Целые сутки он искал, рыскал по большим истрепанным томам. Ученостью он никогда не отличался. Все те годы, что он был ребе, реб Мейлех особо не заглядывал ни в Талмуд, ни в какие-либо сочинения мудрецов. Только время от времени почитывал каббалистическую литературу, книгу «Зоар», чтобы выучить несколько новых премудростей и рассказать их на хасидском застолье. Он был не только хасидским ребе, но и городским раввином. Однако он никогда не разрешал религиозных вопросов — просто не умел. Вместо него это делал заместитель, ученый человек, которого за это прозвали «нянькой», «кормилицей» ребе.

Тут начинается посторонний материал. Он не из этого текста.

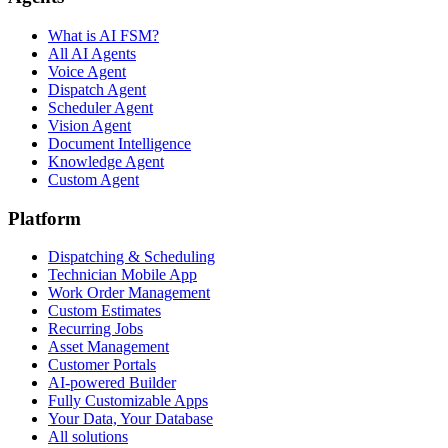
What is AI FSM?
All AI Agents
Voice Agent
Dispatch Agent
Scheduler Agent
Vision Agent
Document Intelligence
Knowledge Agent
Custom Agent
Platform
Dispatching & Scheduling
Technician Mobile App
Work Order Management
Custom Estimates
Recurring Jobs
Asset Management
Customer Portals
AI-powered Builder
Fully Customizable Apps
Your Data, Your Database
All solutions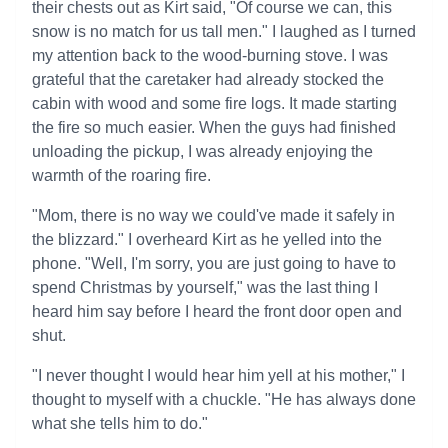
their chests out as Kirt said, "Of course we can, this
snow is no match for us tall men." I laughed as I turned
my attention back to the wood-burning stove. I was
grateful that the caretaker had already stocked the
cabin with wood and some fire logs. It made starting
the fire so much easier. When the guys had finished
unloading the pickup, I was already enjoying the
warmth of the roaring fire.
"Mom, there is no way we could've made it safely in
the blizzard." I overheard Kirt as he yelled into the
phone. "Well, I'm sorry, you are just going to have to
spend Christmas by yourself," was the last thing I
heard him say before I heard the front door open and
shut.
"I never thought I would hear him yell at his mother," I
thought to myself with a chuckle. "He has always done
what she tells him to do."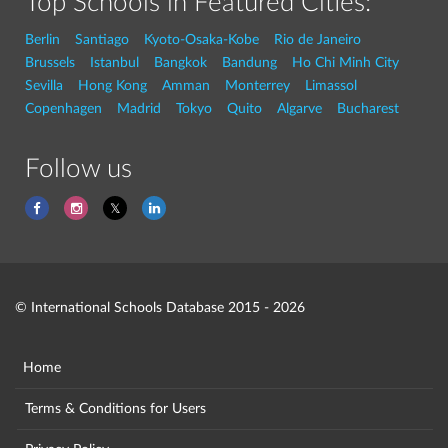
Top Schools in Featured Cities:
Berlin
Santiago
Kyoto-Osaka-Kobe
Rio de Janeiro
Brussels
Istanbul
Bangkok
Bandung
Ho Chi Minh City
Sevilla
Hong Kong
Amman
Monterrey
Limassol
Copenhagen
Madrid
Tokyo
Quito
Algarve
Bucharest
Follow us
© International Schools Database 2015 - 2026
Home
Terms & Conditions for Users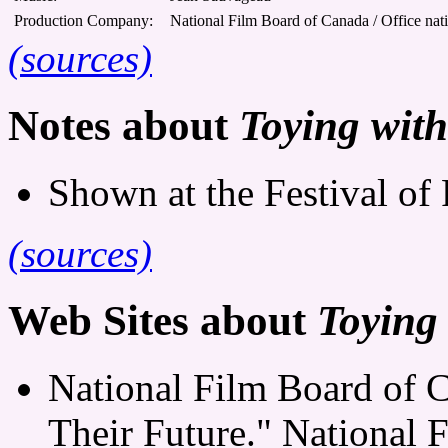
Production Company:
National Film Board of Canada / Office nat
(sources)
Notes about
Toying with
Shown at the Festival of 
(sources)
Web Sites about
Toying
National Film Board of 
Their Future." National 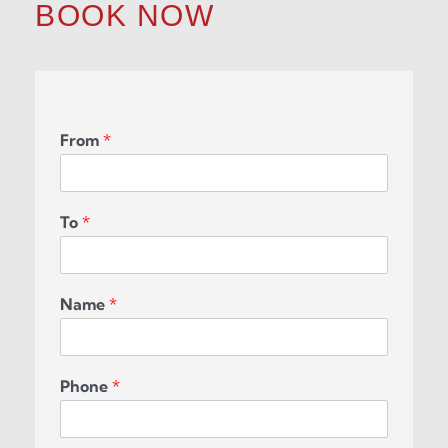
BOOK NOW
From
*
To
*
Name
*
Phone
*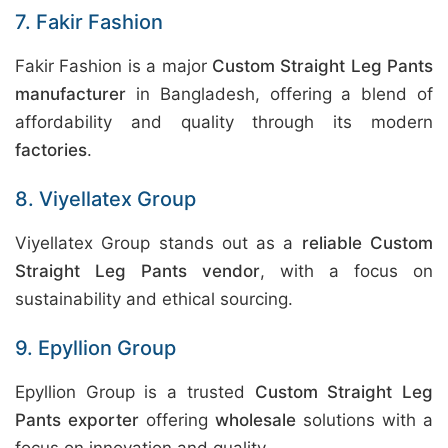
7. Fakir Fashion
Fakir Fashion is a major
Custom Straight Leg Pants
manufacturer
in Bangladesh, offering a blend of
affordability and quality through its modern
factories
.
8. Viyellatex Group
Viyellatex Group stands out as a
reliable Custom
Straight Leg Pants vendor
, with a focus on
sustainability and ethical sourcing.
9. Epyllion Group
Epyllion Group is a trusted
Custom Straight Leg
Pants exporter
offering
wholesale
solutions with a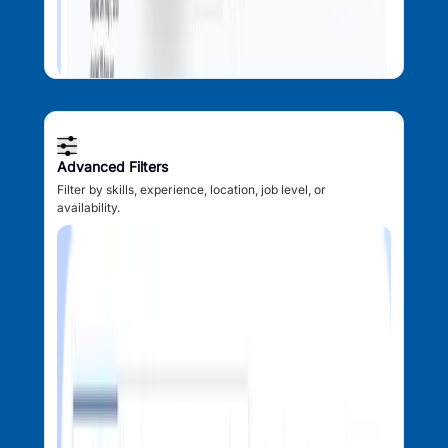
Advanced Filters
Filter by skills, experience, location, job level, or
availability.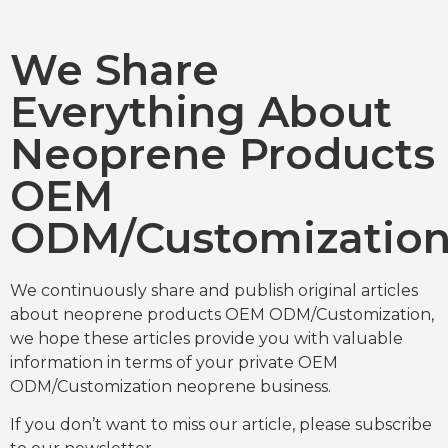
We Share
Everything About
Neoprene Products
OEM
ODM/Customizatio
We continuously share and publish original articles
about neoprene products OEM ODM/Customization,
we hope these articles provide you with valuable
information in terms of your private OEM
ODM/Customization neoprene business.
If you don’t want to miss our article, please subscribe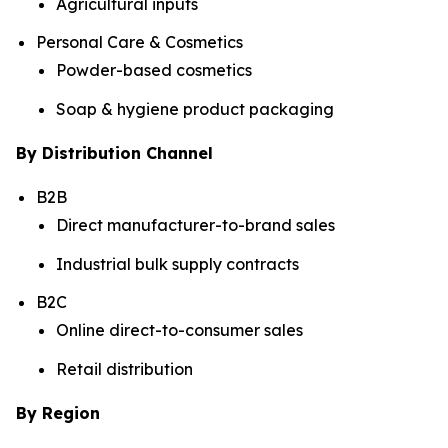
Agricultural inputs
Personal Care & Cosmetics
Powder-based cosmetics
Soap & hygiene product packaging
By Distribution Channel
B2B
Direct manufacturer-to-brand sales
Industrial bulk supply contracts
B2C
Online direct-to-consumer sales
Retail distribution
By Region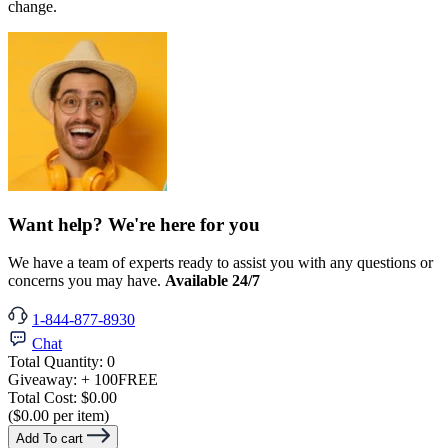
change.
Want help? We're here for you
We have a team of experts ready to assist you with any questions or
concerns you may have.
Available 24/7
1-844-877-8930
Chat
Total Quantity:
0
Giveaway:
+ 100
FREE
Total Cost:
$0.00
($0.00 per item)
Add To cart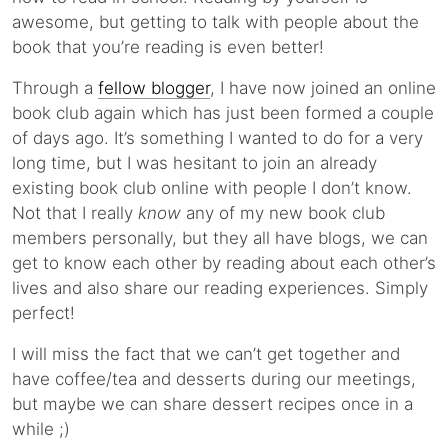
awesome, but getting to talk with people about the
book that you’re reading is even better!
Through a
fellow blogger
, I have now joined an online
book club again which has just been formed a couple
of days ago. It’s something I wanted to do for a very
long time, but I was hesitant to join an already
existing book club online with people I don’t know.
Not that I really
know
any of my new book club
members personally, but they all have blogs, we can
get to know each other by reading about each other’s
lives and also share our reading experiences. Simply
perfect!
I will miss the fact that we can’t get together and
have coffee/tea and desserts during our meetings,
but maybe we can share dessert recipes once in a
while ;)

Спрашивать совета у «кормилицы» он не хотел. Зачем рассказывать о домашних делах? И он корпел над большими «Шулхан орехами», блуждал среди обильных комментариев, набитых замысловатыми словечками и намеками. Он обливался потом, как в бане.

В конце концов нешавец нашел выход. После долгих стараний он добился-таки своего. Он придумал, как проучить гордеца-свата, как принудить юношу к разводу и отправить его домой в чем был, отобрать все дочиста у этого русского зятька, ох и утешеньице приехало на его голову… Ребе засучил широкие рукава цветастого шелкового шлафрока и тут же принялся строчить злое письмо свату, с помарками и недомолвками. Он уже написал длинное вступление, чтобы затем перейти к резким, горьким словам, как вдруг в комнату вошла старшая дочь, ведя за руку Сереле, и громко воскликнула:

— Поздравляю, отец! Поздравляю!

От удивления ребе так вытаращил глаза, что казалось, они вот-вот закатятся, как у куклы, которую перевернули вниз головой.

— Что это значит? — спросил он.

— Вчера он приходил к ней, — сказала дочь, — совсем неожиданно. Расскажи отцу, Сереле, не смущайся.

Сереле, с густым румянцем на спокойном лице, рассказала все просто и ясно.

— Ну, ладно, хвала Всевышнему! — сказал ребе и улыбнулся во всю ширину своего заросшего лица. — Это кто-то сглазил. Значит, сняли сглаз. Хвала Всевышнему.

А затем, как всегда, принялся выталкивать дочерей из комнаты.

— Ну, иди, иди, дурочка, — гнал он молодую жену, — и веди себя как подобает еврейской женщине, вот так-то…

Вместо того чтобы закончить письмо свату, он написал заике, дяде девушки-сироты. Ребе писал: пусть он поскорее — чуть только получит это письмо — приезжает в Нешаву обсудить его, ребе, женитьбу (если будет на то Б-жья воля) на девице Малкеле, чтоб она была здорова. Дабы не терять времени даром, писал он, они не будут отдельно заключать помолвку, отдельно играть свадьбу, сделают все вместе, — а пока что просто договорятся на словах. К письму он приложил купюру в двадцать рейнских гульденов, заике на расходы. На миг он задумался, не слишком ли это много. Может, бедняку довольно будет и пятнадцати? Но вдруг ему вспомнились слова заики:

— Она красавица, девушка эта, так женщины говорят…

Тогда он достал из большого кожаного кошелька еще одну купюру в пять рейнских гульденов и, вздохнув от жадности и удовольствия одновременно, добавил ее к тем двадцати.

«Пусть возьмет, — сказал он сам себе, — он ведь, как-никак, сын мучеников[31], бедняга…»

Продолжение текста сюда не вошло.